Real Estate in Economic Cross Hairs

By Mike Colpitts

More than three years ago housing markets began to bring down the national economy with increasingly sluggish sales. At first home sales President Bush and Ben Bernankefaltered in the strong western markets in California, known for leading the nation in a wide variety of businesses, and then in Florida after devastating hurricanes hit the state in a series of storms not experienced in more than 50 years.

“So goes real estate, so goes the economy,” is one of the oldest sayings in real estate parlance. The cliché could not be more of a truism today. As the administration of President-elect Barack Obama takes office and Congress debates an all-time record spending stimulus package the likes of which have never been seen in history, Americans are increasingly worried about the economy, unemployment is rising, foreclosures are hitting new records and businesses are failing at rates that haven’t been witnessed in decades.

In an interview with CNBC Washington correspondent John Harwood, Obama gave the first indications of what his plan calls for in the housing market. Without offering details, he said the plan would offer some sort of help to alleviate foreclosures. “Something has to be done about foreclosures,” he said.

The economic crisis has gripped the nation as the majority of housing markets home values deflate in what analysts concur is an unprecedented pattern of falling home values. In direct relationship to the financial crisis, the fallout of falling home prices weighs heavily on Obama’s plan to right America’s economy.

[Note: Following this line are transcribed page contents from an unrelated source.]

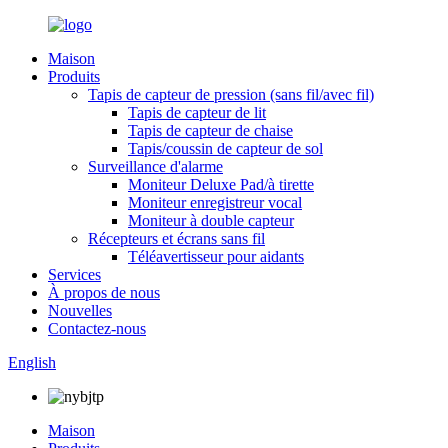
Maison
Produits
Tapis de capteur de pression (sans fil/avec fil)
Tapis de capteur de lit
Tapis de capteur de chaise
Tapis/coussin de capteur de sol
Surveillance d'alarme
Moniteur Deluxe Pad/à tirette
Moniteur enregistreur vocal
Moniteur à double capteur
Récepteurs et écrans sans fil
Téléavertisseur pour aidants
Services
À propos de nous
Nouvelles
Contactez-nous
English
Maison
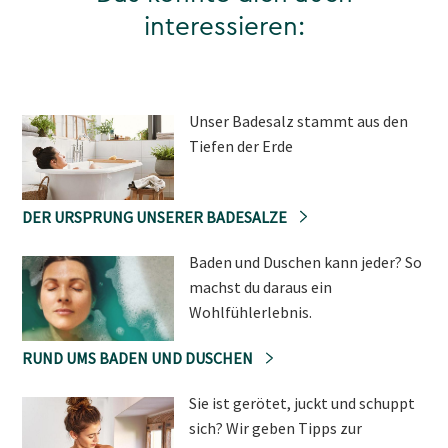
interessieren:
Unser Badesalz stammt aus den
Tiefen der Erde
DER URSPRUNG UNSERER BADESALZE
Baden und Duschen kann jeder? So
machst du daraus ein
Wohlfühlerlebnis.
RUND UMS BADEN UND DUSCHEN
Sie ist gerötet, juckt und schuppt
sich? Wir geben Tipps zur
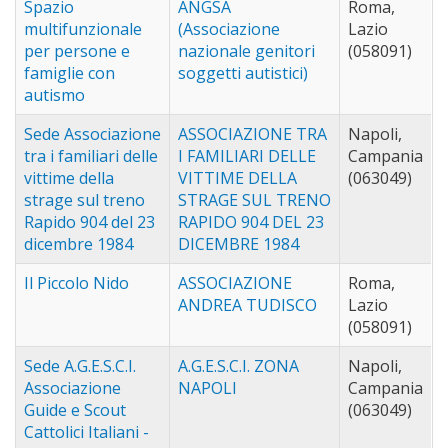
Spazio
ANGSA
Roma,
multifunzionale
(Associazione
Lazio
per persone e
nazionale genitori
(058091)
famiglie con
soggetti autistici)
autismo
Sede Associazione
ASSOCIAZIONE TRA
Napoli,
tra i familiari delle
I FAMILIARI DELLE
Campania
vittime della
VITTIME DELLA
(063049)
strage sul treno
STRAGE SUL TRENO
Rapido 904 del 23
RAPIDO 904 DEL 23
dicembre 1984
DICEMBRE 1984
Il Piccolo Nido
ASSOCIAZIONE
Roma,
ANDREA TUDISCO
Lazio
(058091)
Sede A.G.E.S.C.I.
A.G.E.S.C.I. ZONA
Napoli,
Associazione
NAPOLI
Campania
Guide e Scout
(063049)
Cattolici Italiani -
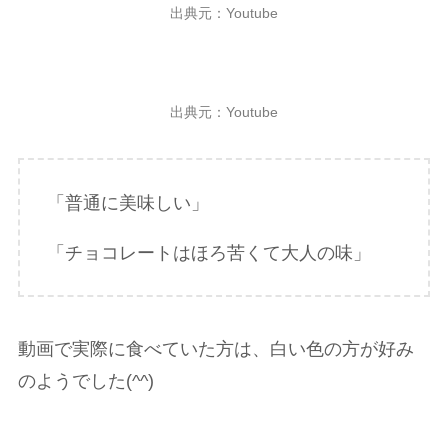
出典元：Youtube
出典元：Youtube
「普通に美味しい」
「チョコレートはほろ苦くて大人の味」
動画で実際に食べていた方は、白い色の方が好み
のようでした(^^)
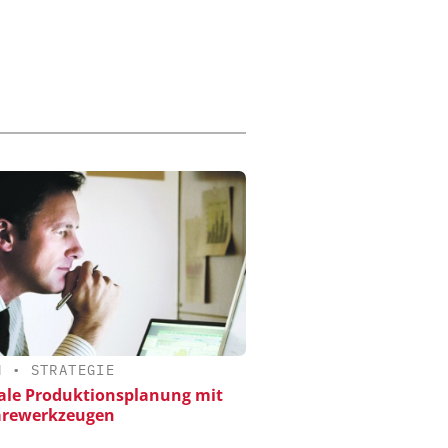
N
•
STRATEGIE
le Produktionsplanung mit
arewerkzeugen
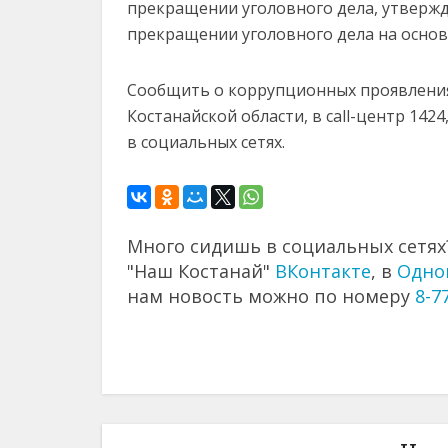
прекращении уголовного дела, утвержд
прекращении уголовного дела на основан
Сообщить о коррупционных проявлени
Костанайской области, в сall-центр 14
в социальных сетях.
Много сидишь в социальных сетях?
"Наш Костанай"
ВКонтакте
, в
Одно
нам новость можно по номеру
8-7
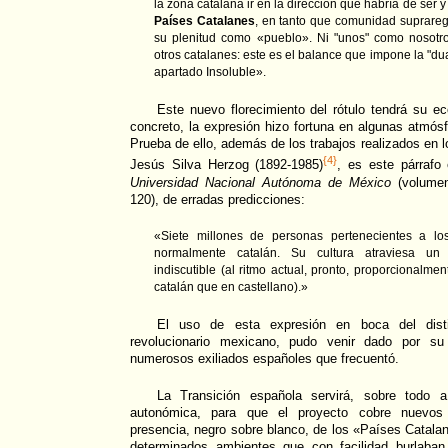
la zona catalana ir en la dirección que habría de ser y
Países Catalanes
, en tanto que comunidad suprareg
su plenitud como «pueblo». Ni "unos" como nosotro
otros catalanes: este es el balance que impone la "du
apartado Insoluble».
Este nuevo florecimiento del rótulo tendrá su e
concreto, la expresión hizo fortuna en algunas atmó
Prueba de ello, además de los trabajos realizados en 
{4}
Jesús Silva Herzog (1892-1985)
, es este párrafo
Universidad Nacional Autónoma de México
(volumen
120), de erradas predicciones:
«Siete millones de personas pertenecientes a l
normalmente catalán. Su cultura atraviesa un
indiscutible (al ritmo actual, pronto, proporcionalme
catalán que en castellano).»
El uso de esta expresión en boca del disting
revolucionario mexicano, pudo venir dado por su
numerosos exiliados españoles que frecuentó.
La Transición española servirá, sobre todo a
autonómica, para que el proyecto cobre nuevos 
presencia, negro sobre blanco, de los «Países Catala
determinados ambientes que con facilidad burlaban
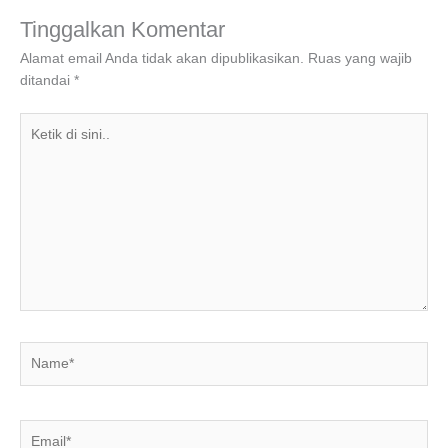
o
n
p
m
Tinggalkan Komentar
o
p
Alamat email Anda tidak akan dipublikasikan.
Ruas yang wajib
ditandai
*
k
Ketik
di
sini..
Name*
Email*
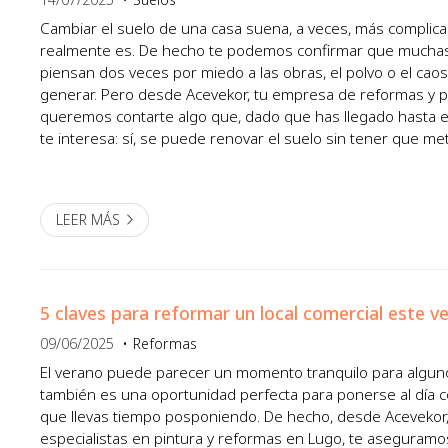
Cambiar el suelo de una casa suena, a veces, más complic
realmente es. De hecho te podemos confirmar que muchas
piensan dos veces por miedo a las obras, el polvo o el ca
generar. Pero desde Acevekor, tu empresa de reformas y p
queremos contarte algo que, dado que has llegado hasta es
te interesa: sí, se puede renovar el suelo sin tener que m
¡No conviertas al suelo en el gran olvidado! ¿Tienes un baño 
LEER MÁS
5 claves para reformar un local comercial este v
09/06/2025
Reformas
El verano puede parecer un momento tranquilo para algun
también es una oportunidad perfecta para ponerse al día 
que llevas tiempo posponiendo. De hecho, desde Acevekor
especialistas en pintura y reformas en Lugo, te aseguramos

As Housing Predictor forecast nearly two years ago, the epidemic of foreclosures is threatening to undermine the national economy. Former President Bill Clinton, who signed the law that allowed securities to be traded on Wall Street without the oversight they needed to regulate the marketplace and keep Wall Street traders from trading economic instruments to sell mortgages at an all-time record pace may put it best: “For each foreclosure it hurts our national economy $225,000.” That’s because Clinton explains the average mortgage is around $225,000.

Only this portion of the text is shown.